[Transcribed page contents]
"""

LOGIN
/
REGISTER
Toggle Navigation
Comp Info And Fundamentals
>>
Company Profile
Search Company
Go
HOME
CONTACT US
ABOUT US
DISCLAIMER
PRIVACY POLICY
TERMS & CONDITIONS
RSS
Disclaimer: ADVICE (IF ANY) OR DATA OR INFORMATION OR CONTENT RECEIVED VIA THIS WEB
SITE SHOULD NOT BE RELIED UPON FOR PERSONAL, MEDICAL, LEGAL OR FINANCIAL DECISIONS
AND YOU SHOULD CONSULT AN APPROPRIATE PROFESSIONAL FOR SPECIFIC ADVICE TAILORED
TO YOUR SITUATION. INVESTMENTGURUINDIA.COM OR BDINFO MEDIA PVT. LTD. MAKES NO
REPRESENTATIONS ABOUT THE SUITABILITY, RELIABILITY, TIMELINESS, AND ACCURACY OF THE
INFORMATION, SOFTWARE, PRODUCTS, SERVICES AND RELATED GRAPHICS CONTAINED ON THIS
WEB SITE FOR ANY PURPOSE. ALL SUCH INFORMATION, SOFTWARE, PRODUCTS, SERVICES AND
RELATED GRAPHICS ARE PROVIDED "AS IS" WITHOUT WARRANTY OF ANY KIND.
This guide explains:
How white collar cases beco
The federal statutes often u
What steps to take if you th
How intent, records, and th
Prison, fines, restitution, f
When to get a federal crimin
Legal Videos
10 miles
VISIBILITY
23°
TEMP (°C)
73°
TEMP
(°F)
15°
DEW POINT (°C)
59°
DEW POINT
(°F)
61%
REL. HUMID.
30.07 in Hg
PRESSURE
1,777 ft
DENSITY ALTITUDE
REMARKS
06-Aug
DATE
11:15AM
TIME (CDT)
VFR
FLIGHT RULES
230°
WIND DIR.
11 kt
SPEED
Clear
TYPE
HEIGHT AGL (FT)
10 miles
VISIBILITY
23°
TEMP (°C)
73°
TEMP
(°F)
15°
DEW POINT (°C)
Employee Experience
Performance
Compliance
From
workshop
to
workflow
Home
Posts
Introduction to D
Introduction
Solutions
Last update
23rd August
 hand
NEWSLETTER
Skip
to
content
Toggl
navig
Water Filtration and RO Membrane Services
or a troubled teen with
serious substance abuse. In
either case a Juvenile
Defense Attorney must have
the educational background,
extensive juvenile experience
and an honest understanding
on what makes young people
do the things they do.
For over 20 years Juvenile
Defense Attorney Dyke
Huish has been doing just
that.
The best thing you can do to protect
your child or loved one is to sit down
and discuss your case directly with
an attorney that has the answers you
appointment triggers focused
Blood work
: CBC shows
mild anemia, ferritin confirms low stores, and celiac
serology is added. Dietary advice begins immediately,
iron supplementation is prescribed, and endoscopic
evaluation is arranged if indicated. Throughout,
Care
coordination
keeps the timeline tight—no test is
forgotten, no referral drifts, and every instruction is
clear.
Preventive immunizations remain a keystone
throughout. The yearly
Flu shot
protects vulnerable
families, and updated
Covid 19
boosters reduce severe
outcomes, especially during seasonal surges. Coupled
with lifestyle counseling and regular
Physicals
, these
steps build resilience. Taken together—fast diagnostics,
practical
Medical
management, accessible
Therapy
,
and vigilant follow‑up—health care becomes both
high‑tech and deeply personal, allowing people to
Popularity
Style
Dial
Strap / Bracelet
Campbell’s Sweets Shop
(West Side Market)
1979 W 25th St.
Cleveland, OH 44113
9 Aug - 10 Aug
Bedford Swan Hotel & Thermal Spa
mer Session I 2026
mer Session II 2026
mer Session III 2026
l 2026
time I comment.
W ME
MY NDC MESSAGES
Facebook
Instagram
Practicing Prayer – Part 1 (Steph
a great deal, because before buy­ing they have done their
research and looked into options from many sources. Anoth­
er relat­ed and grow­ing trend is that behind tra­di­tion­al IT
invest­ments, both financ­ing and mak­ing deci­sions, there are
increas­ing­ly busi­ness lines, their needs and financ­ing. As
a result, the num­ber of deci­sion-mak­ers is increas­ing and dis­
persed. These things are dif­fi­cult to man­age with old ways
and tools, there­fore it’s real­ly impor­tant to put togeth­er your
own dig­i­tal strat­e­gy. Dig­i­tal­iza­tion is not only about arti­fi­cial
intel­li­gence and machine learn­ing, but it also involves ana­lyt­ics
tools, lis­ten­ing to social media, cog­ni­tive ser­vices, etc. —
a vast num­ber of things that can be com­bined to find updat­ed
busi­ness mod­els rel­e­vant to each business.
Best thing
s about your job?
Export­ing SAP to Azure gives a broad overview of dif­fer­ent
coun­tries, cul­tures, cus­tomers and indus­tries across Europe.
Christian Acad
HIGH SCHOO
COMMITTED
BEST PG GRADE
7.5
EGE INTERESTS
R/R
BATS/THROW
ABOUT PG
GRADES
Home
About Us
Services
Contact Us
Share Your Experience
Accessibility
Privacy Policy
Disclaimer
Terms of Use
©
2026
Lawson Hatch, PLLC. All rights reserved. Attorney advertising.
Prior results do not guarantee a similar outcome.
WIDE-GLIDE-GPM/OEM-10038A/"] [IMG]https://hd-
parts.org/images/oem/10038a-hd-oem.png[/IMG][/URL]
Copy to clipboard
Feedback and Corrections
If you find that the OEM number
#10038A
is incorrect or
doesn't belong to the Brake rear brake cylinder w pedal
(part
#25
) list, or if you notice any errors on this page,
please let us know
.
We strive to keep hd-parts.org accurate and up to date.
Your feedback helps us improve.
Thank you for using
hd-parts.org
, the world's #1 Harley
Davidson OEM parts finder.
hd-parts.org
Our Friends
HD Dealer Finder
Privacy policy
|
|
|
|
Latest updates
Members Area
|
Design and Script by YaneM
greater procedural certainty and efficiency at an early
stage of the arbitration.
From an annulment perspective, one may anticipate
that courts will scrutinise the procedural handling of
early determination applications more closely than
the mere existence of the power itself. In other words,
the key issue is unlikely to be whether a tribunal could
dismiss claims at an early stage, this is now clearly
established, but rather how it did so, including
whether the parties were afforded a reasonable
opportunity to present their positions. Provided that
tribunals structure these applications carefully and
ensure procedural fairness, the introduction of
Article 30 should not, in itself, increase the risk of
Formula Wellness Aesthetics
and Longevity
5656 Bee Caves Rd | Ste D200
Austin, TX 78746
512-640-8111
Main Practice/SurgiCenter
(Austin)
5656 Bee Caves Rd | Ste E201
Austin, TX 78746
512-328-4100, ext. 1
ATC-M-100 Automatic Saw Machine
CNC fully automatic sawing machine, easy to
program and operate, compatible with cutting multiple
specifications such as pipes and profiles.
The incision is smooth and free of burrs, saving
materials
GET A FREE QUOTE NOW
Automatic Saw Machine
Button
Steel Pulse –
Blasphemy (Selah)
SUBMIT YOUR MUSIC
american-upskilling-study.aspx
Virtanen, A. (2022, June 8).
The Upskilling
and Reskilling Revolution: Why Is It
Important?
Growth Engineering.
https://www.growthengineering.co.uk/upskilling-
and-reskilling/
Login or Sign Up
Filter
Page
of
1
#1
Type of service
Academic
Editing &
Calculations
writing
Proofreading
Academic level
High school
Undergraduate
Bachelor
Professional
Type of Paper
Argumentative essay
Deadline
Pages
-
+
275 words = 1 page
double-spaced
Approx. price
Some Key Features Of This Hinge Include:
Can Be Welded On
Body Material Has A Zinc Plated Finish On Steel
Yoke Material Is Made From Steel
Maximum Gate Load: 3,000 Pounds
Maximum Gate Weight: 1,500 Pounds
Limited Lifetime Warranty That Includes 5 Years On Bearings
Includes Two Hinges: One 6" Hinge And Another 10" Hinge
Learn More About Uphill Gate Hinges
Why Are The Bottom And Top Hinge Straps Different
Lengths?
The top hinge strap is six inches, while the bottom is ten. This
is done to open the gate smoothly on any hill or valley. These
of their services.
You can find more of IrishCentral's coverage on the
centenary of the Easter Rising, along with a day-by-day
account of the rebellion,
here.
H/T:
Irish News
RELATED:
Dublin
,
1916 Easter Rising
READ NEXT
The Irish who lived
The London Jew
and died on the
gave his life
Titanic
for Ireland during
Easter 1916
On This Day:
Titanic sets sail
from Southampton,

"""

_WHAT YOU WILL DO_.
Return every line above where "federal" appears.

_THE COMPLETED TASK_.
The federal statutes often u
When to get a federal crimin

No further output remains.